[okfn-help] Thoughts on process and domain model for WDMMG

Wed Oct 7 02:08:06 BST 2009

Below are some thoughts about process and the domain model for WDMMG.

I should emphasize that I do not anticipate us directly implementing
this in the prototype given the restrictions on time and material but
I (at least) find it useful as a way to start conceptualizing what we
have.

~rufus

The Process
===========

  1. Find data

  2. Register data

    2.1 [Optional] Cache data

  3. Clean data

  4. Normalize data (put in standard model)

  5. WUI to data

    5.1 Visualizations
    5.2 Search
    5.3 Other Analyses (e.g. written?)

Domain Model (in a Perfect World)
=================================

This sets out how the domain model for the "standardized" data would
look in a "perfect world".

The basic domain objects are:

    Account - i.e. something that can receive resources
    Transaction - a movement from one account to another

Often we shall wish to aggregate Accounts. For example, suppose we
have an Account for each police officer then in order to work out the
total spent on police officer wages we need to aggregate across all
transactions into those Accounts. (NB: strictly we are interested not
in an Account per se but flows of money -- as recorded by transactions
-- into that Account.

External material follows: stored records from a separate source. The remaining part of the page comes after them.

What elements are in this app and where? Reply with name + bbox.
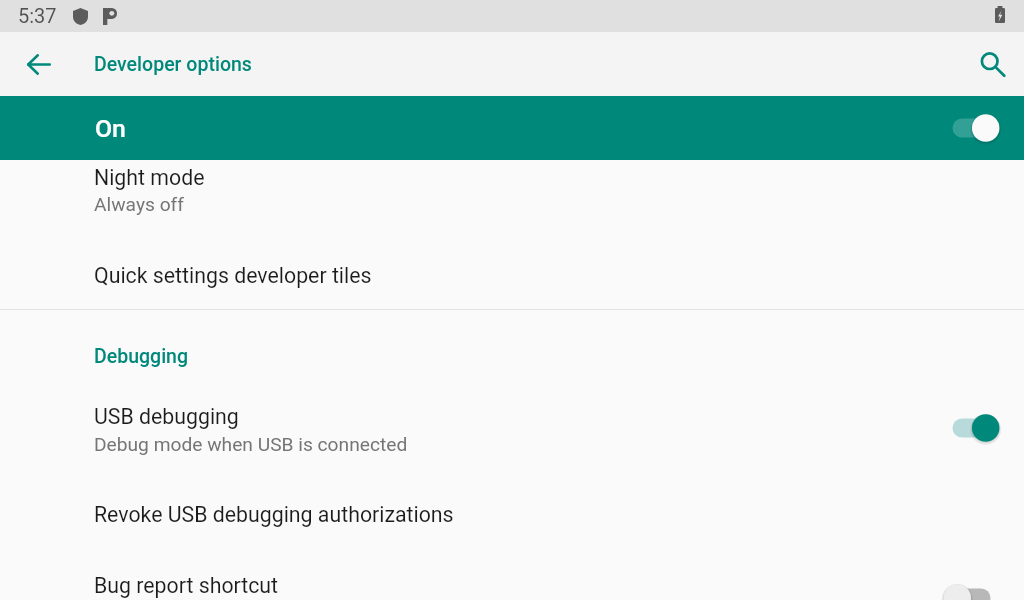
staticText: 5:37 [18,4,57,27]
staticText: Debug mode when USB is connected [94,433,408,456]
staticText: Quick settings developer tiles [94,263,372,288]
staticText: Night mode [94,165,205,190]
button[interactable]: USB debugging [0,400,1024,470]
staticText: Developer options [94,53,252,76]
staticText: Bug report shortcut [94,573,279,598]
button[interactable]: On [0,96,1024,160]
staticText: Always off [94,193,184,216]
button[interactable]: Toggle USB debugging [943,413,1000,443]
button[interactable]: Quick settings developer tiles [0,259,1024,310]
button[interactable]: Bug report shortcut [0,569,1024,600]
button[interactable]: Revoke USB debugging authorizations [0,498,1024,549]
button[interactable]: Toggle developer options [943,113,1000,143]
button[interactable]: Toggle Bug report shortcut [943,583,1000,600]
staticText: On [95,114,126,143]
staticText: Revoke USB debugging authorizations [94,502,454,527]
staticText: USB debugging [94,404,239,429]
button[interactable]: Night mode [0,161,1024,259]
staticText: Debugging [94,345,189,368]
button[interactable]: Search [960,32,1024,96]
button[interactable]: Back [0,32,64,96]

It is easier however to elide this distinction
and talk of aggregating across accounts).

To do this end accounts can be tagged (or classified). So we have a
new domain object Tag with a many relationship to Accounts:

    Tag

        oo    oo
    Tag <>----<> Account

When aggregating we usually want to avoid double-counting, that is no
Account appears twice in our count -- equivalent to no Account being
tagged with two different tags (of the tags being used in this
aggregation).

A set of tags that satisfies this property will be called "valid" and
if every Account has a tag then the set is "complete".

Note that we may often wish to consider sets of groups of tags. To
avoid confusion we shall adopt the term Classifier for a defined group
of tags. Classifier essentially provide us with a particular "slice"
of the Account e.g. the Classifier consisting of the tags "north-west"
and "police" might correspond to expenditure on policing in the
"north-west".

Remark 1: It is important that Accounts are atomized to the most
minimal level needed for aggregation. For example suppose we wish to
aggregate by region and project. Then (to do things perfectly) each
account must fall both within a single project and within a single
region.

Aside: Problem of Reverse Engineering
-------------------------------------

This is a problem regarding data: we usually receive data in already
aggregated form. For example we have data on expenditure by region or
expenditure by function or department. These aggregations correspond
to particular slices of the underlying data. As one would expect, it
is usually impossible to re-create the underlying data given these
aggregate "slices".

Data Discovery and Processing
=============================

Need to think about the earlier stages of the process involving data
acquistion and cleaning.

Rough domain model (not necessarily for formal implementation but to
give an overview of how things would work):

    Source (url(s), description, type: source)
    Processed - processed material created by us
    Processed m2m Source - association of processed material to source
      * might we want to have processed derive from other processed ...